(SOURCE INFORMATION):
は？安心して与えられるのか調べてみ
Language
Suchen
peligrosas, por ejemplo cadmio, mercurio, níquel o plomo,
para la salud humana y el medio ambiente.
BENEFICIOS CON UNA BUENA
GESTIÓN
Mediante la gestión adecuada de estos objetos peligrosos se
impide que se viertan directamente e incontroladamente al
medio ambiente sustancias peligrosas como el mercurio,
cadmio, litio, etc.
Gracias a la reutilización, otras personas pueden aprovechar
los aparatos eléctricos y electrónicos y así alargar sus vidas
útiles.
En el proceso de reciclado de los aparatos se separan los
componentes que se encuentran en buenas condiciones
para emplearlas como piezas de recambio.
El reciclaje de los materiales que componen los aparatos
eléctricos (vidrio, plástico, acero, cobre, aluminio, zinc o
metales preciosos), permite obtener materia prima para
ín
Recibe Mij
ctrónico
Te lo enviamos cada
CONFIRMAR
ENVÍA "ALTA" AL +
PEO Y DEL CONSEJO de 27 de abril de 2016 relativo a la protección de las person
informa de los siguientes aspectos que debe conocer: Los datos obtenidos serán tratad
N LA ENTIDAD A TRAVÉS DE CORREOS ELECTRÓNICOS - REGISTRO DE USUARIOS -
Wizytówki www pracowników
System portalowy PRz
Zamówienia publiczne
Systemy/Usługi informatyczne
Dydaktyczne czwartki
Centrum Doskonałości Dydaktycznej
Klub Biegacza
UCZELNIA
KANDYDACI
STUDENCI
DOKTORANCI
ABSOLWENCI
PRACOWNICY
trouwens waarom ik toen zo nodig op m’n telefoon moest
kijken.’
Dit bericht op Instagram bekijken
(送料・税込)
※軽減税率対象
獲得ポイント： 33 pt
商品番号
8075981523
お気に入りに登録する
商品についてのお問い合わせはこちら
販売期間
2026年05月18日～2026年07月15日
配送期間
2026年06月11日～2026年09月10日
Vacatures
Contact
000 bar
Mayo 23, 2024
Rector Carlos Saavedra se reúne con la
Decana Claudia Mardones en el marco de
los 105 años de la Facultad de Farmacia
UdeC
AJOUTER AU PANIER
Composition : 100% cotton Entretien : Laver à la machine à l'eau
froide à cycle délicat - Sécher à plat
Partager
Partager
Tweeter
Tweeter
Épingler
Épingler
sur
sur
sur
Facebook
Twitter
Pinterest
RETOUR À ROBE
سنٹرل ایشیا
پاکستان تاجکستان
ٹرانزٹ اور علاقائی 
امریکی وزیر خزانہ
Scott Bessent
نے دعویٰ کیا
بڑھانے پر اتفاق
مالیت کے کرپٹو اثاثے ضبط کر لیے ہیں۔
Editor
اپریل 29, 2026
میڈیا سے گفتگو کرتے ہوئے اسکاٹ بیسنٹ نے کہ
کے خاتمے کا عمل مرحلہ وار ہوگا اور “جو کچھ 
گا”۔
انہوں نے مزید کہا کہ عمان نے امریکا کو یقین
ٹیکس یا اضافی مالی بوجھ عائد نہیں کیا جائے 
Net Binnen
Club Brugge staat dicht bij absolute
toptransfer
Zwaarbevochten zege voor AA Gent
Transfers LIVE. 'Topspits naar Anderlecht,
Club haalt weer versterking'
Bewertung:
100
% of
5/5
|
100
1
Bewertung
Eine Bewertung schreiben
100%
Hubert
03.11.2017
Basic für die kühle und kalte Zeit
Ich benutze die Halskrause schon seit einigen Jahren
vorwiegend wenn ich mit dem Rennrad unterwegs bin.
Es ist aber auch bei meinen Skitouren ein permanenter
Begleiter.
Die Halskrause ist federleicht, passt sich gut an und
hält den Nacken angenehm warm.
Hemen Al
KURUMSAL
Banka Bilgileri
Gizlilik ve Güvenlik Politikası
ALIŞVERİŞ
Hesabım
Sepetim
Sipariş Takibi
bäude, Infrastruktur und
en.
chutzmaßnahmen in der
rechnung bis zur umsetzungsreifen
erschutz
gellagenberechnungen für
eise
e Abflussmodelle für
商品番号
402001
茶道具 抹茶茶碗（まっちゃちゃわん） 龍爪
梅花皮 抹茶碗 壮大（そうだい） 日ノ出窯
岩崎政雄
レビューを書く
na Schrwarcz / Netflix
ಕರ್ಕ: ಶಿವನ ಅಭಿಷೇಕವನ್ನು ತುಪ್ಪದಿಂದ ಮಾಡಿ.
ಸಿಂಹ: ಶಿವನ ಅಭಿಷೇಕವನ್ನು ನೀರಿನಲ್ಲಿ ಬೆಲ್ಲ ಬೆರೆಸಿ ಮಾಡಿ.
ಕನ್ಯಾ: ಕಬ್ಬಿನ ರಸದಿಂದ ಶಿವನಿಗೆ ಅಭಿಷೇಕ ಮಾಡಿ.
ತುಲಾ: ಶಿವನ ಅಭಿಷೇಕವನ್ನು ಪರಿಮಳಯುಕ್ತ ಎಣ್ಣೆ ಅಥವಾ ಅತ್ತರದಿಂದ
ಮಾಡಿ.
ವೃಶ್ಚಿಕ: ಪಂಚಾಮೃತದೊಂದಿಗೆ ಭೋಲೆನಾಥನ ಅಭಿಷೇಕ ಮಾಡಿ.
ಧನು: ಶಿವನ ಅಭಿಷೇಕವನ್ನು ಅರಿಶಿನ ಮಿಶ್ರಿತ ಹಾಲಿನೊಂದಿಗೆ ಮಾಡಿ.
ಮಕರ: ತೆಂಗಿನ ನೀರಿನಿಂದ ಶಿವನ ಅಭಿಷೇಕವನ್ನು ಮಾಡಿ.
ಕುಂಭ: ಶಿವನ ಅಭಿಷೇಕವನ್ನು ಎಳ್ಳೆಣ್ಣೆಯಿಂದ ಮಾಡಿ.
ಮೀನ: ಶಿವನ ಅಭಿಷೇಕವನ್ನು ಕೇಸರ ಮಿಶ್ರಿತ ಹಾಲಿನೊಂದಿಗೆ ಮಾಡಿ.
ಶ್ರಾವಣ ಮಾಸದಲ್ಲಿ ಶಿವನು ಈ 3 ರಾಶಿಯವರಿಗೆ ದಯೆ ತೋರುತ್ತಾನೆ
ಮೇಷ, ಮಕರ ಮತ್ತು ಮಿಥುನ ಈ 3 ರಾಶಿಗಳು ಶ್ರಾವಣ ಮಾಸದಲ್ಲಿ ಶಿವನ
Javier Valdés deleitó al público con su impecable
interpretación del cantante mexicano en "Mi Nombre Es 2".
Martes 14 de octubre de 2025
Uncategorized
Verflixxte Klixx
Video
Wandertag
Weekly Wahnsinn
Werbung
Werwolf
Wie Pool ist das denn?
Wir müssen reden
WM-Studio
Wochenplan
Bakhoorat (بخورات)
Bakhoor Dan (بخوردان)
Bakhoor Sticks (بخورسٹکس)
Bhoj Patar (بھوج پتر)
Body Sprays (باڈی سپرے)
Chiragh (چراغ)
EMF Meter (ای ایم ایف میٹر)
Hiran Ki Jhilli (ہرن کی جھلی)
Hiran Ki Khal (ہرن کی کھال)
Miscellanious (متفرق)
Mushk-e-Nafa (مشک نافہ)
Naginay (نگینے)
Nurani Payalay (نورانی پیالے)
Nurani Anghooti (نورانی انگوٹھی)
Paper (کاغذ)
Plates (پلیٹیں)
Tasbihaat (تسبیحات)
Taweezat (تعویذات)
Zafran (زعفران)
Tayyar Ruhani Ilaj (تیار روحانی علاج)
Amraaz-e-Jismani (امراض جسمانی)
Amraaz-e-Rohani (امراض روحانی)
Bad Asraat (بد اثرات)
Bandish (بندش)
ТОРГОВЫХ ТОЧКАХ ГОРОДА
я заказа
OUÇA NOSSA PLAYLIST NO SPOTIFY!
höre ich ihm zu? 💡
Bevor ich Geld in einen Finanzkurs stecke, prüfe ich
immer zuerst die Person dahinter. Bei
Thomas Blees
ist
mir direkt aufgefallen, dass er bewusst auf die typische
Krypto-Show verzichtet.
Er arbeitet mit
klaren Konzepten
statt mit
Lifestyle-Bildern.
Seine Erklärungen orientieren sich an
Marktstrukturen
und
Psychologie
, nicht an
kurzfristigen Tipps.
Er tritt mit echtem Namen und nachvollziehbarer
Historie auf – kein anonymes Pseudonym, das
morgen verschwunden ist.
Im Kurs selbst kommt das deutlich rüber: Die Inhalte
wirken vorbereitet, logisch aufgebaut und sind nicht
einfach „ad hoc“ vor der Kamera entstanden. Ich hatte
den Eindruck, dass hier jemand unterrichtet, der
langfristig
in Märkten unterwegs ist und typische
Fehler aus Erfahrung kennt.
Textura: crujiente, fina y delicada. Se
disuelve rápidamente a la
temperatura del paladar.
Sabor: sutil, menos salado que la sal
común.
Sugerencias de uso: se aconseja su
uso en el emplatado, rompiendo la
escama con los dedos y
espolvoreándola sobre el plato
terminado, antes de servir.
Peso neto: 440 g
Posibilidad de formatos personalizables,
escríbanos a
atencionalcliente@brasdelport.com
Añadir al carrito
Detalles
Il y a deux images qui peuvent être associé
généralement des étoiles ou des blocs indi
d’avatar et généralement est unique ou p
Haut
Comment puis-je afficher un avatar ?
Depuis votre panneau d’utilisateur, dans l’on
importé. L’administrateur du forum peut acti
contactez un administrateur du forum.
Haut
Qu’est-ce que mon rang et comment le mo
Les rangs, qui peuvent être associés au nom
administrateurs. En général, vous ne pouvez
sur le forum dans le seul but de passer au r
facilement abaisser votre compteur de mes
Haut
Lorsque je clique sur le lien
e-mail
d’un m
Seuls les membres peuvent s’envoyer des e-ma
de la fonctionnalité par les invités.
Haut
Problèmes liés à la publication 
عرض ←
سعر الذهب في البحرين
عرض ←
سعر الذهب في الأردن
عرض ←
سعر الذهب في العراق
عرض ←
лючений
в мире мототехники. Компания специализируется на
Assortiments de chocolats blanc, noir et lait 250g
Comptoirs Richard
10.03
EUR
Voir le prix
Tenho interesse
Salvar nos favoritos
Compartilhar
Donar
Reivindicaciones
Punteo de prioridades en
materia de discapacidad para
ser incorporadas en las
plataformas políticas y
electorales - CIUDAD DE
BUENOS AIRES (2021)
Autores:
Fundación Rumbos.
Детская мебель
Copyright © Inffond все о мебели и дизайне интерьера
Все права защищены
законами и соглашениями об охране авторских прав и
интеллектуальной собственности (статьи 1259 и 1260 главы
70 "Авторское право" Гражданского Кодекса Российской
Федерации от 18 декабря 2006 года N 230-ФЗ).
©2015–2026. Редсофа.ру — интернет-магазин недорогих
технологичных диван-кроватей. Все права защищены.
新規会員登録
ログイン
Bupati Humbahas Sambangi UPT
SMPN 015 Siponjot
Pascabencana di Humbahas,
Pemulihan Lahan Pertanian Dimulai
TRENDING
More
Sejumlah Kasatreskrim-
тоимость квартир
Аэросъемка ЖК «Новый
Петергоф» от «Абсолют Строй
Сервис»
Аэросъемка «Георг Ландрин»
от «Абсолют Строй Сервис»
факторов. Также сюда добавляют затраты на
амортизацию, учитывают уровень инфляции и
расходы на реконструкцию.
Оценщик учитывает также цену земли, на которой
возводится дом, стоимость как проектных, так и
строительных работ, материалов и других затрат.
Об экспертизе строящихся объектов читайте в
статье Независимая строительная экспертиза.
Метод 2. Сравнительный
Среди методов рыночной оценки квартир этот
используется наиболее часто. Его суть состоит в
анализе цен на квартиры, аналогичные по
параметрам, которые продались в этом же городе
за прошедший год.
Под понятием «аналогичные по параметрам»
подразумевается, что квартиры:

(TRY IT):
Taking the line with "سعر الذهب في البحرين" as the first, copy every line through the end of the entries above exactly, with no others.

(WRITTEN RESPONSE):
سعر الذهب في البحرين
عرض ←
سعر الذهب في الأردن
عرض ←
سعر الذهب في العراق
عرض ←
лючений
в мире мототехники. Компания специализируется на
Assortiments de chocolats blanc, noir et lait 250g
Comptoirs Richard
10.03
EUR
Voir le prix
Tenho interesse
Salvar nos favoritos
Compartilhar
Donar
Reivindicaciones
Punteo de prioridades en
materia de discapacidad para
ser incorporadas en las
plataformas políticas y
electorales - CIUDAD DE
BUENOS AIRES (2021)
Autores:
Fundación Rumbos.
Детская мебель
Copyright © Inffond все о мебели и дизайне интерьера
Все права защищены
законами и соглашениями об охране авторских прав и
интеллектуальной собственности (статьи 1259 и 1260 главы
70 "Авторское право" Гражданского Кодекса Российской
Федерации от 18 декабря 2006 года N 230-ФЗ).
©2015–2026. Редсофа.ру — интернет-магазин недорогих
технологичных диван-кроватей. Все права защищены.
新規会員登録
ログイン
Bupati Humbahas Sambangi UPT
SMPN 015 Siponjot
Pascabencana di Humbahas,
Pemulihan Lahan Pertanian Dimulai
TRENDING
More
Sejumlah Kasatreskrim-
тоимость квартир
Аэросъемка ЖК «Новый
Петергоф» от «Абсолют Строй
Сервис»
Аэросъемка «Георг Ландрин»
от «Абсолют Строй Сервис»
факторов. Также сюда добавляют затраты на
амортизацию, учитывают уровень инфляции и
расходы на реконструкцию.
Оценщик учитывает также цену земли, на которой
возводится дом, стоимость как проектных, так и
строительных работ, материалов и других затрат.
Об экспертизе строящихся объектов читайте в
статье Независимая строительная экспертиза.
Метод 2. Сравнительный
Среди методов рыночной оценки квартир этот
используется наиболее часто. Его суть состоит в
анализе цен на квартиры, аналогичные по
параметрам, которые продались в этом же городе
за прошедший год.
Под понятием «аналогичные по параметрам»
подразумевается, что квартиры:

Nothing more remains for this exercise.